Mr Featherston said Dunedin people recycle about 30 tonnes of material a month.

The stockpile of plastics being held had now reached about 150 tonnes.
Recycling programmes can still make sense even if they run at a loss, but only if the costs of disposing of this kind of plastic via the recycling system is lower than the costs of disposing of it via landfill. If it costs $30/tonne to get rid of waste at the landfill and the net costs of a recycling programme are $20/tonne, we're still $10/tonne better off by having it.

When I'd run some ballpark numbers on Christchurch's system in 2009, it looked like we were paying at least twice as much to get rid of waste via recycling, on average, as we were paying for disposal at Kate Valley. Some recyclables are of high value and are worth sending through a recycling system, but most of it is not worth the cost.

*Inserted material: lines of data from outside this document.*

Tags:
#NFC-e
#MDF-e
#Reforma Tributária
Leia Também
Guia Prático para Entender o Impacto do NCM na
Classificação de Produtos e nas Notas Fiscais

The numbers in Christchurch have likely changed with our newer bin system that separates out composting waste; the Otago numbers too could vary. I'd be surprised if it made sense to be stockpiling plastics in hopes of shipping them to China, but it's not impossible.


  1. It would help if we didn't have two branches of central government sending out conflicting requirements.

    On the one hand councils are signed up to or required to follow the national waste minimisation strategy (Reduce, Recycle, Reuse) which is the justification for recycling schemes such as this one and their associated costs. Presumably this comes from Ministry for the Environment.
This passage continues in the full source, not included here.